Los factores de riesgo poseen un efecto multiplicador, reforzando mutuamente su influencia, que es mayor que la simple suma de cada uno de ellos. Por este motivo se deben controlar todos de forma global. “Está demostrado científicamente que modificando el estilo de vida y los factores de riesgo relacionados con las enfermedades cardiovasculares de forma integral, se puede retrasar la aparición de la enfermedad, antes (prevención primera) y después de la presentación de una complicación clínica (prevención secundaria”, afirma Roldán.

De ahí la importancia de las campañas y actividades de concienciación como las que lleva a cabo compañía biofarmacéutica global AstraZeneca, entre las que se incluyen documentales que permiten conocer más sobre las factores de riesgo y el impacto que supone padecer SCA tanto para una paciente como para sus familiares.

Otros factores de riesgo específicos en la mujer

Además de los factores de riesgo clásicos, existen otros factores de riesgo que son particulares en las mujeres. Los estrógenos que produce el cuerpo de la mujer constituyen una barrera protectora frente a enfermedades cardiovasculares. Pero en la menopausia se produce una disminución de estrógenos, perdiendo esa protección e incrementándose el riesgo de sufrir un SCA.

Por otra parte, también se han asociado los tratamientos frente al cáncer de mama con el riesgo de sufrir enfermedades cardiovasculares. Otro factor de riesgo particular en mujeres es la aparición de preclampsia (HTA maligna) en el embarazo, que conlleva doblar el riesgo de SCA en esta población.

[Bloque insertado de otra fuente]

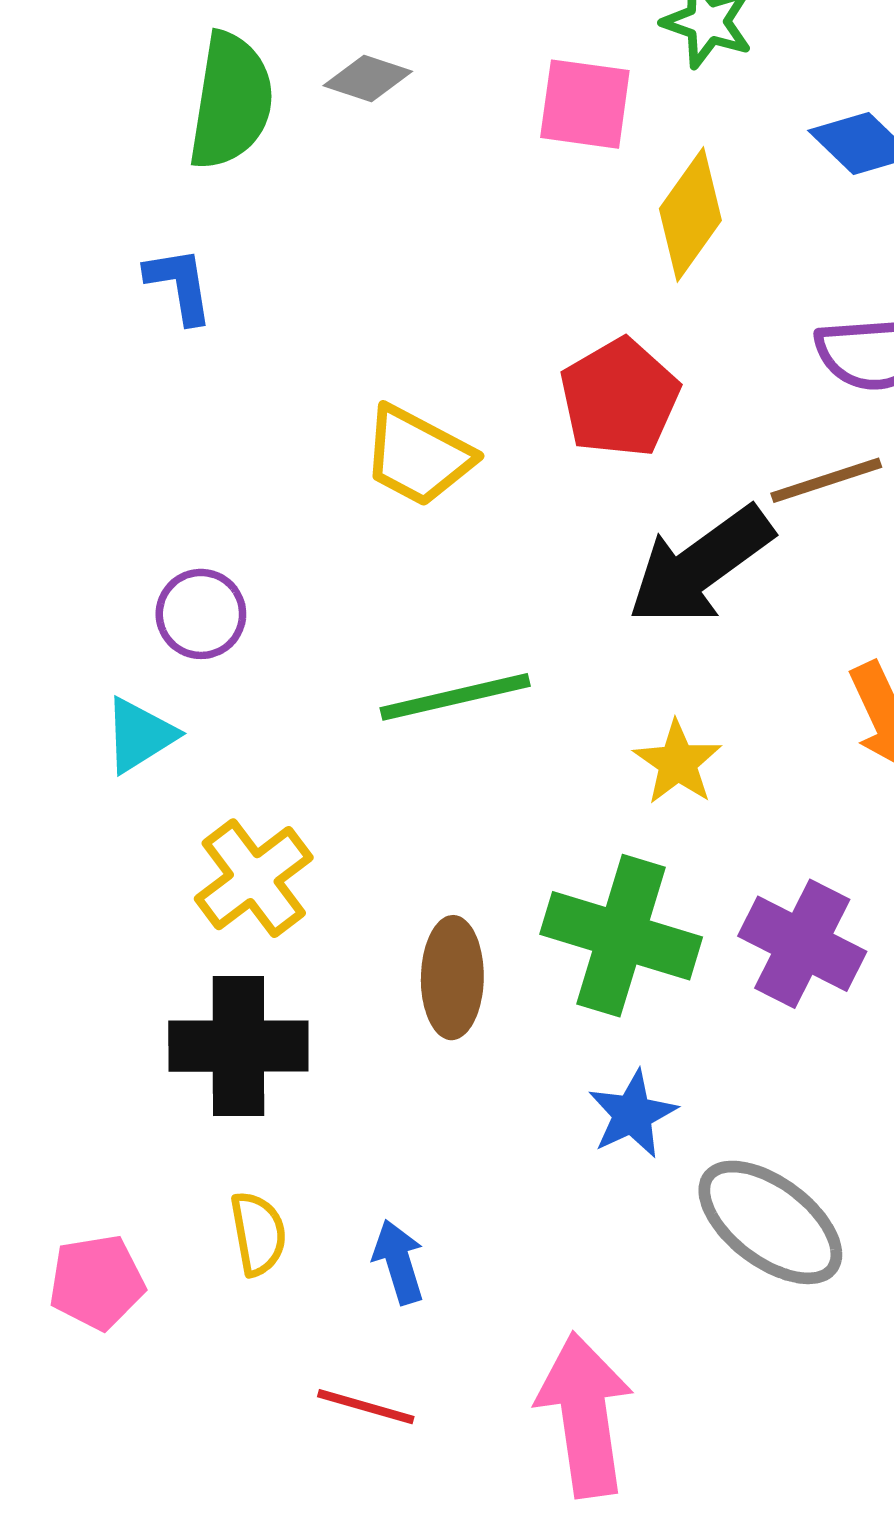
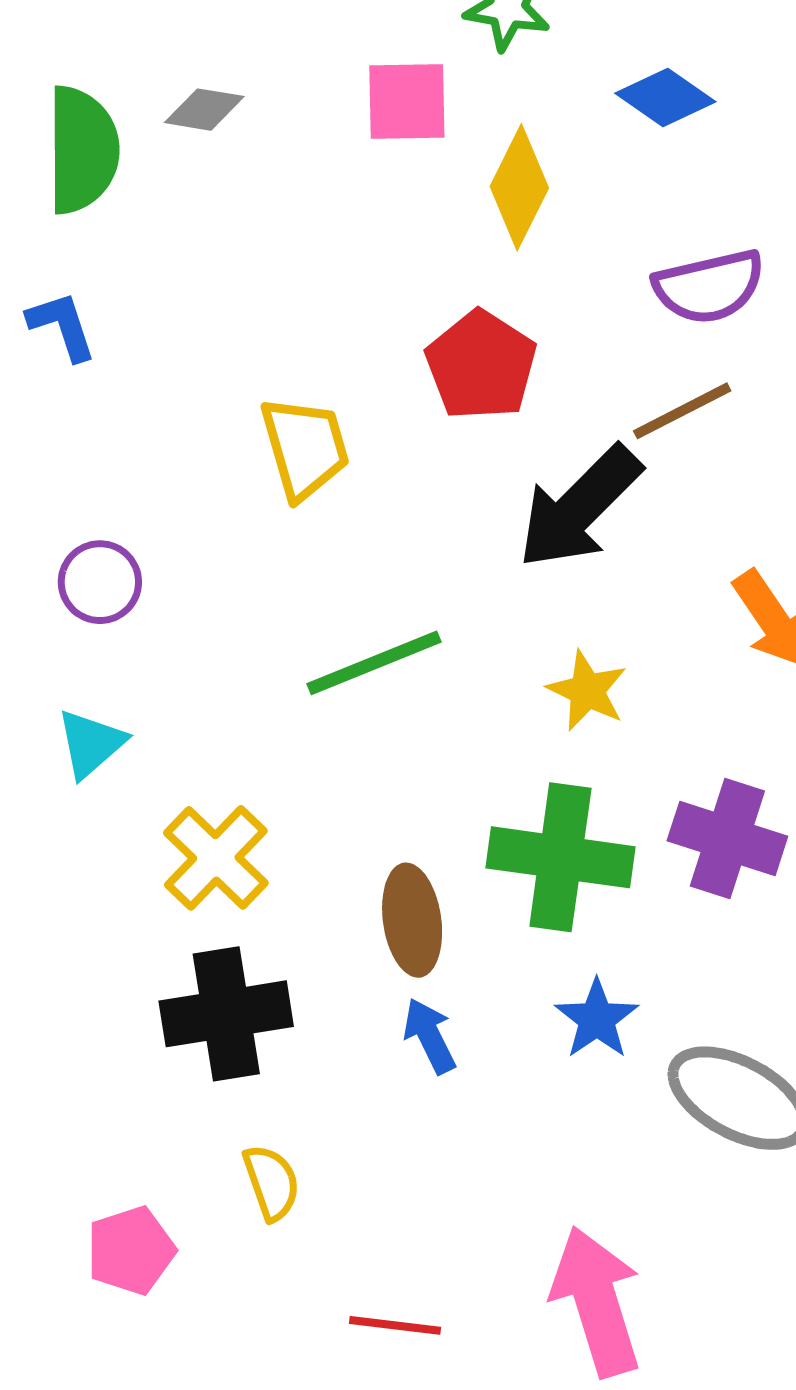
yellow trapezoid: (418, 456) -> (305, 448), turned -125
purple circle: (201, 614) -> (100, 582), moved
blue arrow: (399, 1262) -> (430, 1036), moved

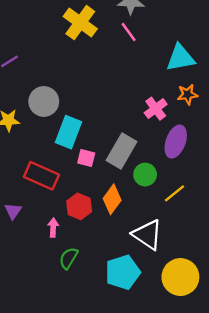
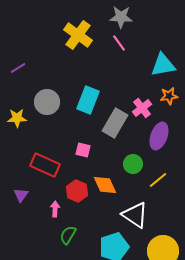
cyan rectangle: (69, 132) -> (88, 100), moved
gray rectangle: (122, 151) -> (115, 123), moved
orange diamond: (112, 199) -> (105, 185), turned -60

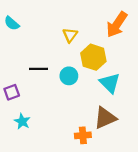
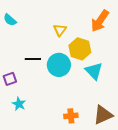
cyan circle: (69, 76) -> (59, 65), size x1.5
brown triangle: (105, 118) -> (103, 115), moved

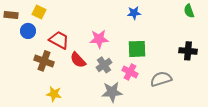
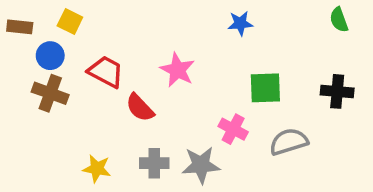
pink star: (99, 39) -> (178, 70), turned 30
green square: (137, 49) -> (265, 88), moved
brown cross: (44, 61) -> (50, 93), moved
gray cross: (104, 65) -> (154, 163), moved, turned 35

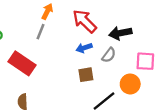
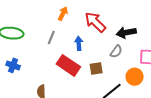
gray line: (40, 32) -> (51, 37), moved
blue arrow: (84, 48) -> (79, 43), moved, turned 104
red rectangle: (22, 63) -> (68, 65), moved

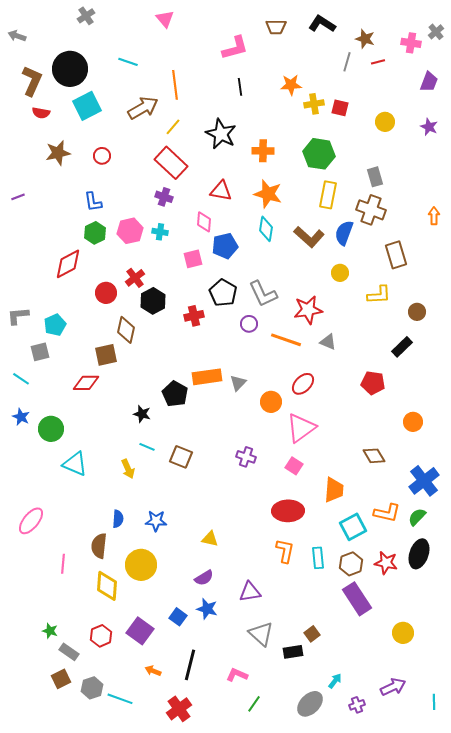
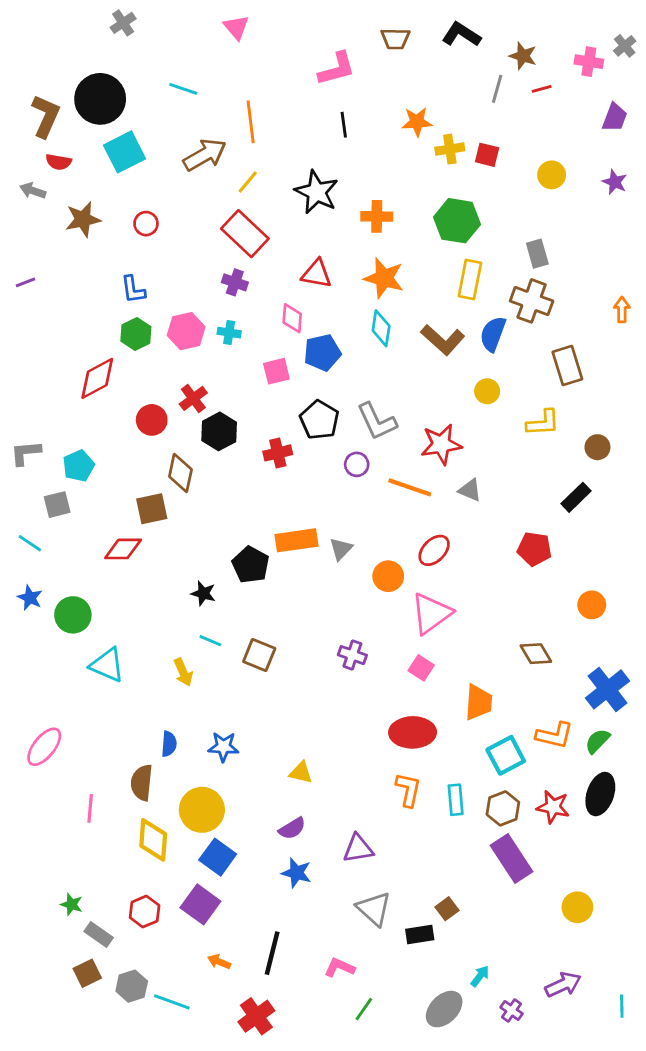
gray arrow: (17, 36) -> (33, 191), moved
blue square: (178, 617) -> (218, 857), moved, size x1.4
purple cross: (357, 705) -> (511, 1010), turned -35

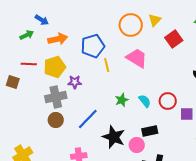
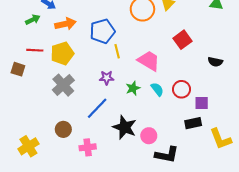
red square: (174, 39) -> (183, 40), moved
pink trapezoid: (137, 58) -> (149, 61), moved
purple star: (75, 82) -> (107, 78), moved
gray cross: (56, 97) -> (63, 85), turned -30
brown circle: (56, 120) -> (63, 129), moved
black rectangle: (150, 131) -> (193, 123), moved

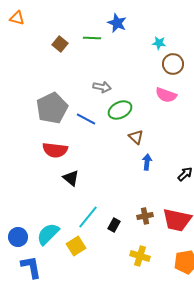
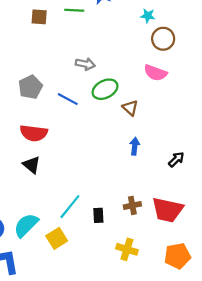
brown square: (60, 44) -> (39, 17), turned -35
gray pentagon: (52, 108) -> (30, 87), size x0.7
brown triangle: (136, 137) -> (130, 108), moved
black triangle: (71, 178) -> (32, 165), moved
black rectangle: (114, 225) -> (98, 215), turned -32

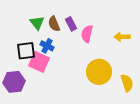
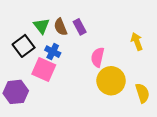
pink semicircle: (87, 34) -> (98, 57), moved
yellow arrow: (122, 37) -> (137, 41), turned 70
black square: (26, 51) -> (24, 46), moved, turned -30

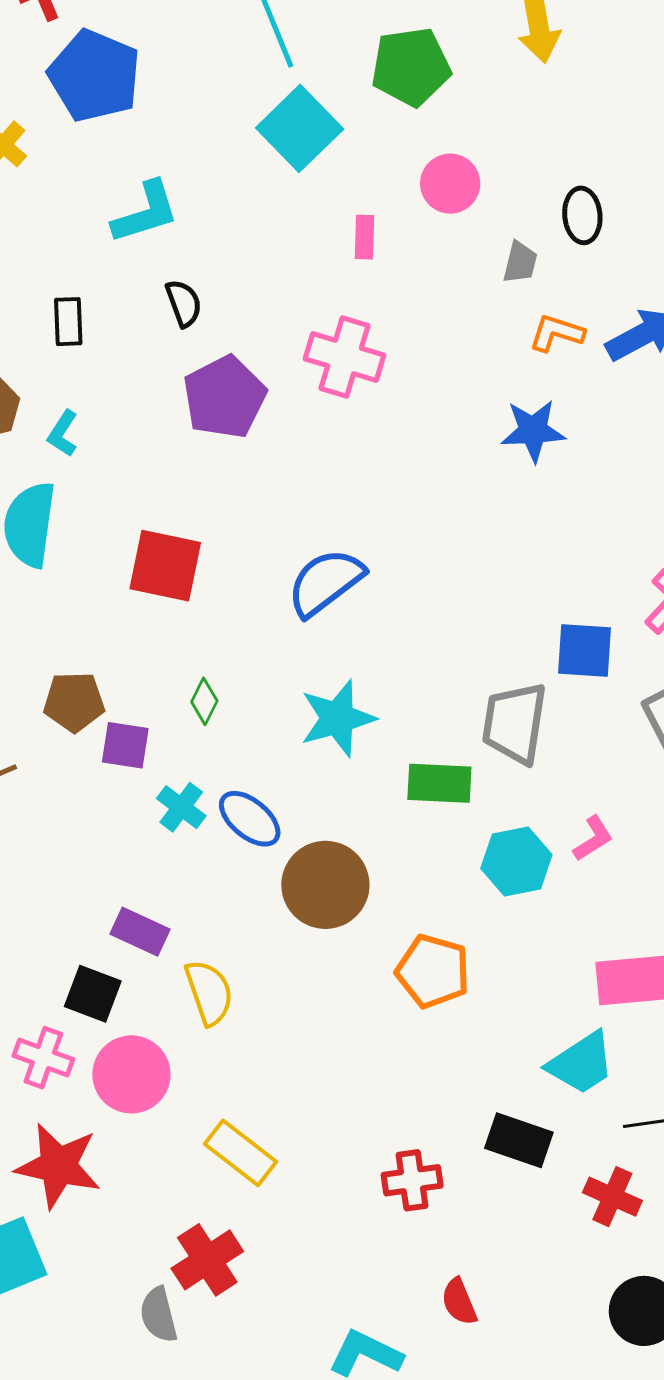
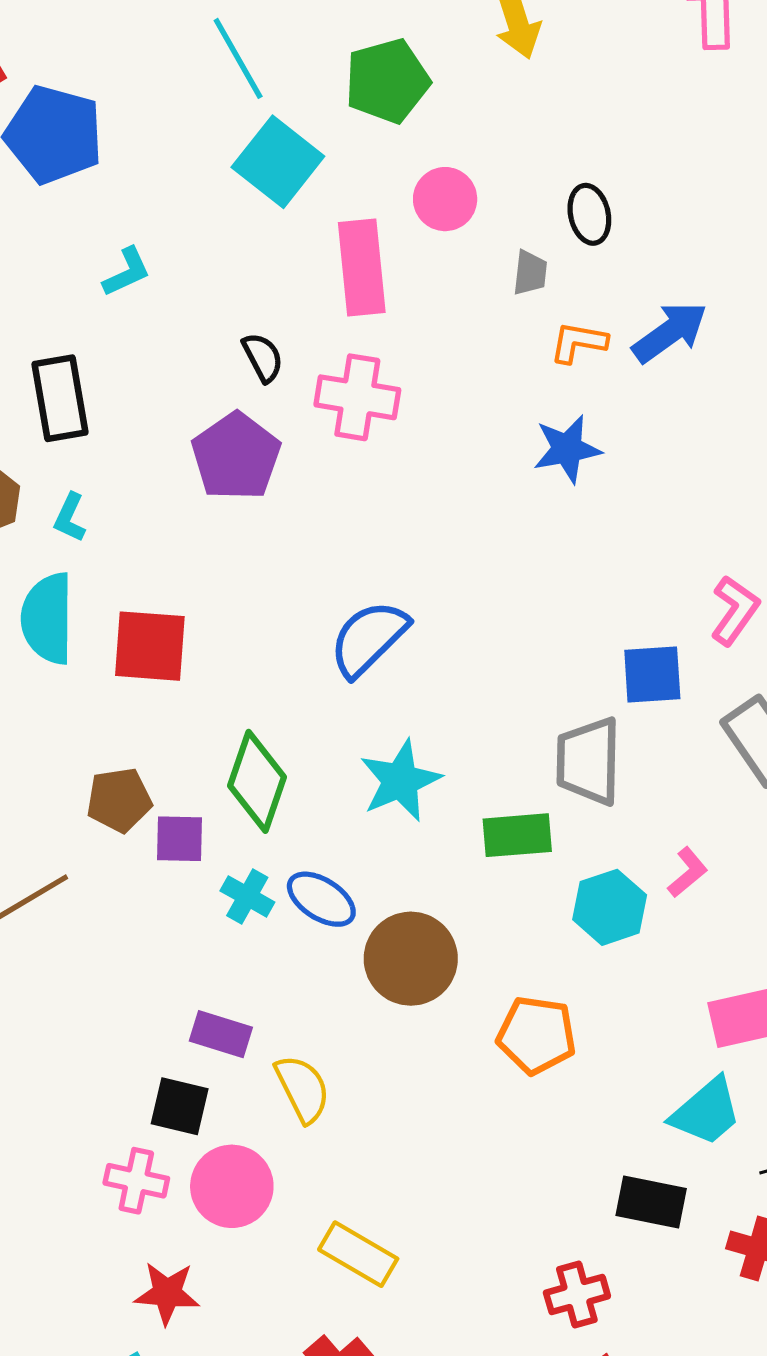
cyan L-shape: (146, 212) -> (127, 272), size x0.7
pink rectangle: (364, 237) -> (362, 268), size x2.0
black semicircle: (184, 303) -> (263, 357), moved
black rectangle: (68, 322) -> (60, 398), size x1.6
red square: (165, 566) -> (150, 646), moved
green diamond: (204, 701) -> (257, 781), size x2.0
red star: (58, 1166) -> (167, 1293), size x0.7
red cross: (412, 1180) -> (577, 1295), moved

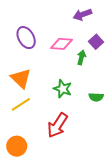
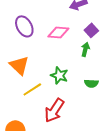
green arrow: (81, 57) -> (85, 49), moved
yellow line: (21, 104) -> (32, 89), moved

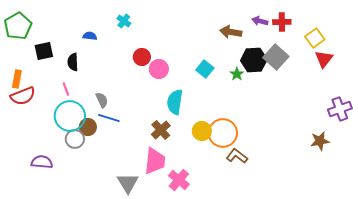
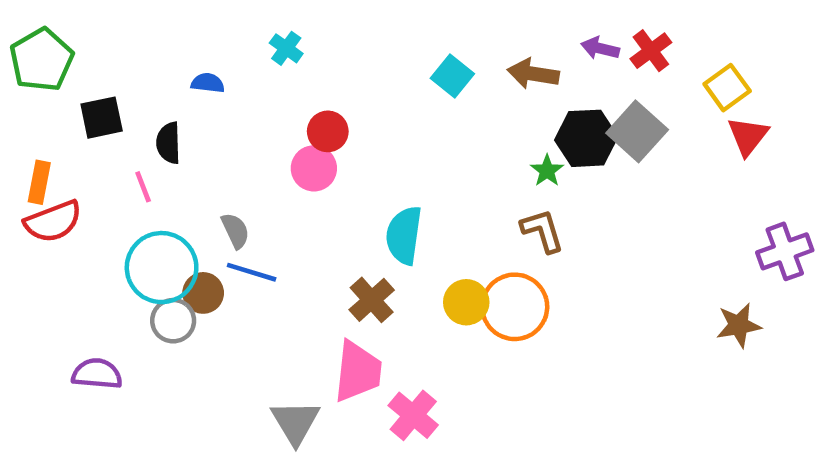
red cross: (282, 22) -> (651, 51), turned -36
pink circle: (159, 69) -> (314, 168), moved
cyan square: (205, 69) -> (452, 76), moved
pink line: (66, 89) -> (143, 187), moved
brown L-shape: (237, 156) -> (542, 231), moved, turned 35

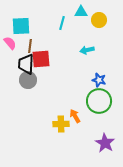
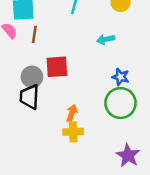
red square: (41, 59) -> (57, 67), moved
black trapezoid: (26, 64) -> (29, 97), moved
orange arrow: (75, 116) -> (72, 113), moved, turned 48

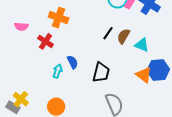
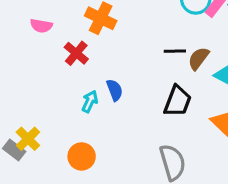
black line: (108, 33) -> (175, 51), turned 48
black trapezoid: (101, 72) -> (178, 101), moved

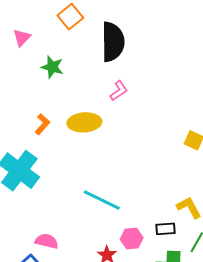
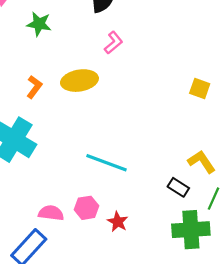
black rectangle: (165, 229) -> (178, 187), turned 42
pink hexagon: (132, 239) -> (87, 208), moved

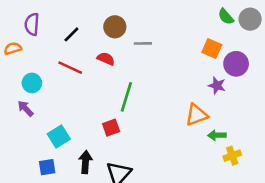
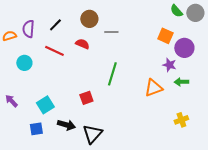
purple semicircle: (32, 24) -> (28, 29), moved
green line: (126, 97) -> (112, 74), moved
purple arrow: (26, 108) -> (11, 101), moved
green arrow: (217, 135) -> (181, 82), moved
black arrow: (85, 162) -> (66, 125), turned 102

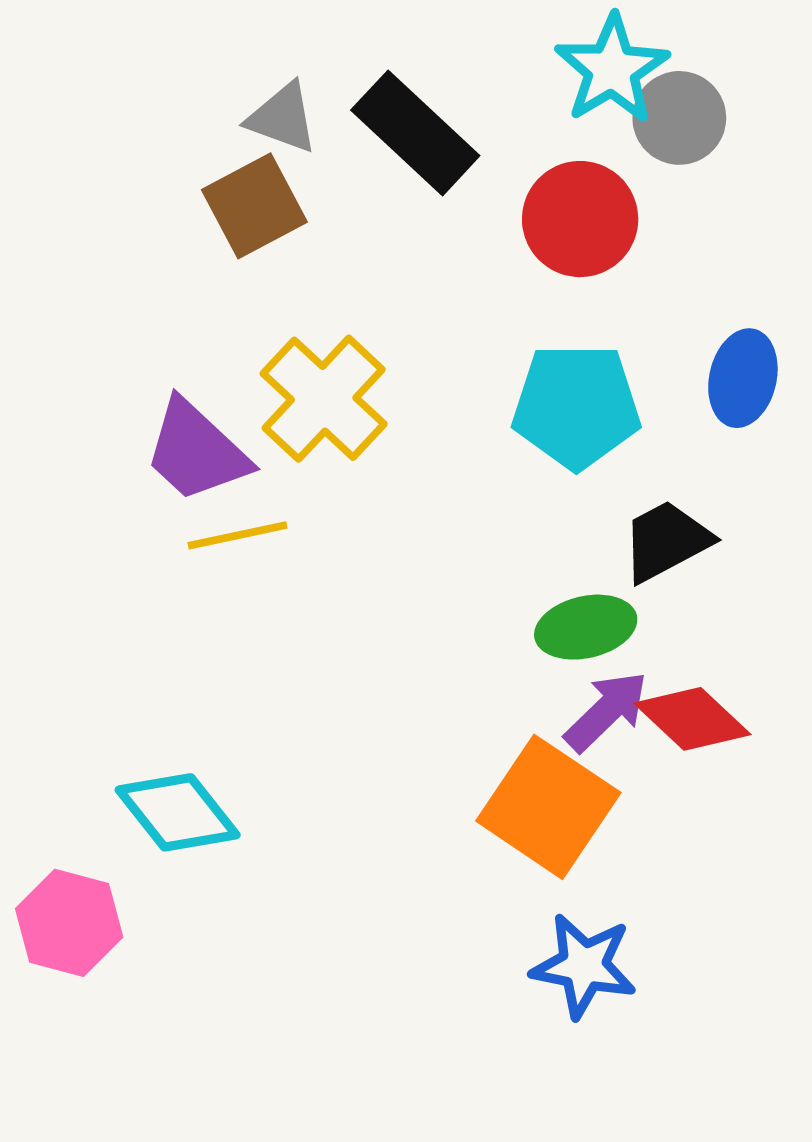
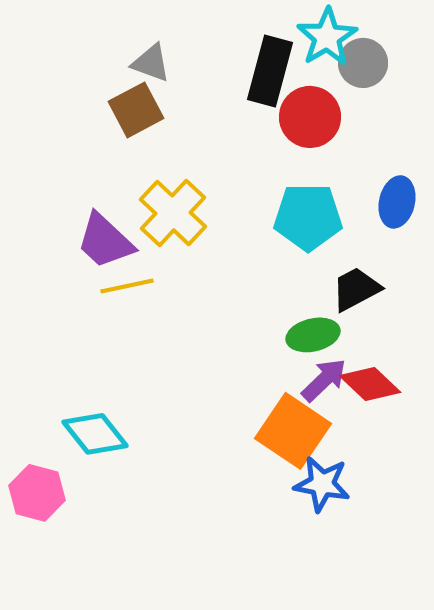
black rectangle: (415, 133) -> (270, 71), moved, turned 62
blue star: (584, 966) -> (322, 484), moved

Finalmente, hay que destacar que algunos factores de riesgo clásicos tienen un mayor impacto en el sexo femenino, entre otros: las mujeres mayores de 50 años tienen niveles más elevados de colesterol total que los varones de la misma edad; la obesidad es más prevalente en mujeres que en hombres; la diabetes también es más frecuente en mujeres y esta conlleva un riesgo tres veces superior a padecer SCA que las nos diabéticas; la prevalencia de HTA es mayor en mujeres de más de 65 años; el consumo de tabaco en mujeres jóvenes ha aumentado en los últimos años y en este grupo de edad la mortalidad por infarto de miocardio es dos veces superior a los varones.

“Más del 80 por ciento de las mujeres de mediana edad tienen más de un factor de riesgo, en muchas ocasiones no controlados. Por ello, la aparición de un SCA en la mujer es más tardía, aunque una vez padecido, el riesgo es mucho mayor en mujeres que en hombres”, concluye Roldán.